Required work:
The data is to be transcribed in full, with nothing missed.

Data provided:
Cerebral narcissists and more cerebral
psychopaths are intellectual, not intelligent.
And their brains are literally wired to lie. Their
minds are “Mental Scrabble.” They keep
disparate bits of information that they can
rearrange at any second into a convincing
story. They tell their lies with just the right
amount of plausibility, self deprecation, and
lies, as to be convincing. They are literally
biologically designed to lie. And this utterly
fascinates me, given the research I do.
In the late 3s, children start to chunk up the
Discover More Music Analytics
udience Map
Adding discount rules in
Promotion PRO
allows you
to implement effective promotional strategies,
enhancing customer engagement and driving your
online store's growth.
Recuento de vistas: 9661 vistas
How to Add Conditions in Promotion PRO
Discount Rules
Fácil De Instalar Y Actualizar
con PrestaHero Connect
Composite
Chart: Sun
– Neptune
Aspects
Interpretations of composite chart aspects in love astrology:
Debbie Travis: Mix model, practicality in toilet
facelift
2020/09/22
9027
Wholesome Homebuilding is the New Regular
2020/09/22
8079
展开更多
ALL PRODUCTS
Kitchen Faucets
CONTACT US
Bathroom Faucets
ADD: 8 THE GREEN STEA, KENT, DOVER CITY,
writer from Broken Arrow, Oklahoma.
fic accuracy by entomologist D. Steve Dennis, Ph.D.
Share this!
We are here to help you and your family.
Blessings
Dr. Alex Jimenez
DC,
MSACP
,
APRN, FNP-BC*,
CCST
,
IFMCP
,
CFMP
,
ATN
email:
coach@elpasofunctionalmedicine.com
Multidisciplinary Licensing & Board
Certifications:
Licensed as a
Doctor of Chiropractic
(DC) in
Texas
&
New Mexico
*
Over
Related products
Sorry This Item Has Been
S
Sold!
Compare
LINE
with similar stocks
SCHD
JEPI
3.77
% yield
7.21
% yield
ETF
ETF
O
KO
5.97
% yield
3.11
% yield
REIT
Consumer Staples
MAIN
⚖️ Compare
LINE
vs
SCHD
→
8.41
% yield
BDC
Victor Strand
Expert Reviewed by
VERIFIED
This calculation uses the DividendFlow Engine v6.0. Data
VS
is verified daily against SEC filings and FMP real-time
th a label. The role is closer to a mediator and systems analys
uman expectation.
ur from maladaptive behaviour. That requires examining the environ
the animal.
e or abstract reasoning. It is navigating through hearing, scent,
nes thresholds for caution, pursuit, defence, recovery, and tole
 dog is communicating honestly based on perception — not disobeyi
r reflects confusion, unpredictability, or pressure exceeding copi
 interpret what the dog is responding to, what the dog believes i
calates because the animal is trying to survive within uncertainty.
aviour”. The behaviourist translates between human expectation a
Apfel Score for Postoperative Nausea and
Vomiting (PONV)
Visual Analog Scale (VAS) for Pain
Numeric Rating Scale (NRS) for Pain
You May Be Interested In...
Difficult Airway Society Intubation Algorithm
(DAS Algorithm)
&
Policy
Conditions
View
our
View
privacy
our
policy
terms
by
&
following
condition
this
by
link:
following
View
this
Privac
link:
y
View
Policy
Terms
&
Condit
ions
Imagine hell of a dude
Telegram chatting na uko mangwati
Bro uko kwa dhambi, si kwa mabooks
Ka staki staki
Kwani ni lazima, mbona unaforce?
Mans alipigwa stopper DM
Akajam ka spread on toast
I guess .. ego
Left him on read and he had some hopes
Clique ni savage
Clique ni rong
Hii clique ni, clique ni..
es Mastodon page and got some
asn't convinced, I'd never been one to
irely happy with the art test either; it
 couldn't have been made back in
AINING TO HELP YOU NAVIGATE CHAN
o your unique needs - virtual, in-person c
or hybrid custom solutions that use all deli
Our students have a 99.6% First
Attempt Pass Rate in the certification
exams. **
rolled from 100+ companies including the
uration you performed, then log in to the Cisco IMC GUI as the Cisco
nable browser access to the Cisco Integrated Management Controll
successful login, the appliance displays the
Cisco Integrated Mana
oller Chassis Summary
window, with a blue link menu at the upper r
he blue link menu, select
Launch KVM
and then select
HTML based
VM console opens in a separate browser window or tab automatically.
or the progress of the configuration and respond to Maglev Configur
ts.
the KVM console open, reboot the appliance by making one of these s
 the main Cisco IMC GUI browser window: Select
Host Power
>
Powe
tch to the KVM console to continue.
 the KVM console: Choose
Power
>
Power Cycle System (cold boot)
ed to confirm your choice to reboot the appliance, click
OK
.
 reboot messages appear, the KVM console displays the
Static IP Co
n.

Task result:
Cerebral narcissists and more cerebral
psychopaths are intellectual, not intelligent.
And their brains are literally wired to lie. Their
minds are “Mental Scrabble.” They keep
disparate bits of information that they can
rearrange at any second into a convincing
story. They tell their lies with just the right
amount of plausibility, self deprecation, and
lies, as to be convincing. They are literally
biologically designed to lie. And this utterly
fascinates me, given the research I do.
In the late 3s, children start to chunk up the
Discover More Music Analytics
udience Map
Adding discount rules in
Promotion PRO
allows you
to implement effective promotional strategies,
enhancing customer engagement and driving your
online store's growth.
Recuento de vistas: 9661 vistas
How to Add Conditions in Promotion PRO
Discount Rules
Fácil De Instalar Y Actualizar
con PrestaHero Connect
Composite
Chart: Sun
– Neptune
Aspects
Interpretations of composite chart aspects in love astrology:
Debbie Travis: Mix model, practicality in toilet
facelift
2020/09/22
9027
Wholesome Homebuilding is the New Regular
2020/09/22
8079
展开更多
ALL PRODUCTS
Kitchen Faucets
CONTACT US
Bathroom Faucets
ADD: 8 THE GREEN STEA, KENT, DOVER CITY,
writer from Broken Arrow, Oklahoma.
fic accuracy by entomologist D. Steve Dennis, Ph.D.
Share this!
We are here to help you and your family.
Blessings
Dr. Alex Jimenez
DC,
MSACP
,
APRN, FNP-BC*,
CCST
,
IFMCP
,
CFMP
,
ATN
email:
coach@elpasofunctionalmedicine.com
Multidisciplinary Licensing & Board
Certifications:
Licensed as a
Doctor of Chiropractic
(DC) in
Texas
&
New Mexico
*
Over
Related products
Sorry This Item Has Been
S
Sold!
Compare
LINE
with similar stocks
SCHD
JEPI
3.77
% yield
7.21
% yield
ETF
ETF
O
KO
5.97
% yield
3.11
% yield
REIT
Consumer Staples
MAIN
⚖️ Compare
LINE
vs
SCHD
→
8.41
% yield
BDC
Victor Strand
Expert Reviewed by
VERIFIED
This calculation uses the DividendFlow Engine v6.0. Data
VS
is verified daily against SEC filings and FMP real-time
th a label. The role is closer to a mediator and systems analys
uman expectation.
ur from maladaptive behaviour. That requires examining the environ
the animal.
e or abstract reasoning. It is navigating through hearing, scent,
nes thresholds for caution, pursuit, defence, recovery, and tole
 dog is communicating honestly based on perception — not disobeyi
r reflects confusion, unpredictability, or pressure exceeding copi
 interpret what the dog is responding to, what the dog believes i
calates because the animal is trying to survive within uncertainty.
aviour”. The behaviourist translates between human expectation a
Apfel Score for Postoperative Nausea and
Vomiting (PONV)
Visual Analog Scale (VAS) for Pain
Numeric Rating Scale (NRS) for Pain
You May Be Interested In...
Difficult Airway Society Intubation Algorithm
(DAS Algorithm)
&
Policy
Conditions
View
our
View
privacy
our
policy
terms
by
&
following
condition
this
by
link:
following
View
this
Privac
link:
y
View
Policy
Terms
&
Condit
ions
Imagine hell of a dude
Telegram chatting na uko mangwati
Bro uko kwa dhambi, si kwa mabooks
Ka staki staki
Kwani ni lazima, mbona unaforce?
Mans alipigwa stopper DM
Akajam ka spread on toast
I guess .. ego
Left him on read and he had some hopes
Clique ni savage
Clique ni rong
Hii clique ni, clique ni..
es Mastodon page and got some
asn't convinced, I'd never been one to
irely happy with the art test either; it
 couldn't have been made back in
AINING TO HELP YOU NAVIGATE CHAN
o your unique needs - virtual, in-person c
or hybrid custom solutions that use all deli
Our students have a 99.6% First
Attempt Pass Rate in the certification
exams. **
rolled from 100+ companies including the
uration you performed, then log in to the Cisco IMC GUI as the Cisco
nable browser access to the Cisco Integrated Management Controll
successful login, the appliance displays the
Cisco Integrated Mana
oller Chassis Summary
window, with a blue link menu at the upper r
he blue link menu, select
Launch KVM
and then select
HTML based
VM console opens in a separate browser window or tab automatically.
or the progress of the configuration and respond to Maglev Configur
ts.
the KVM console open, reboot the appliance by making one of these s
 the main Cisco IMC GUI browser window: Select
Host Power
>
Powe
tch to the KVM console to continue.
 the KVM console: Choose
Power
>
Power Cycle System (cold boot)
ed to confirm your choice to reboot the appliance, click
OK
.
 reboot messages appear, the KVM console displays the
Static IP Co
n.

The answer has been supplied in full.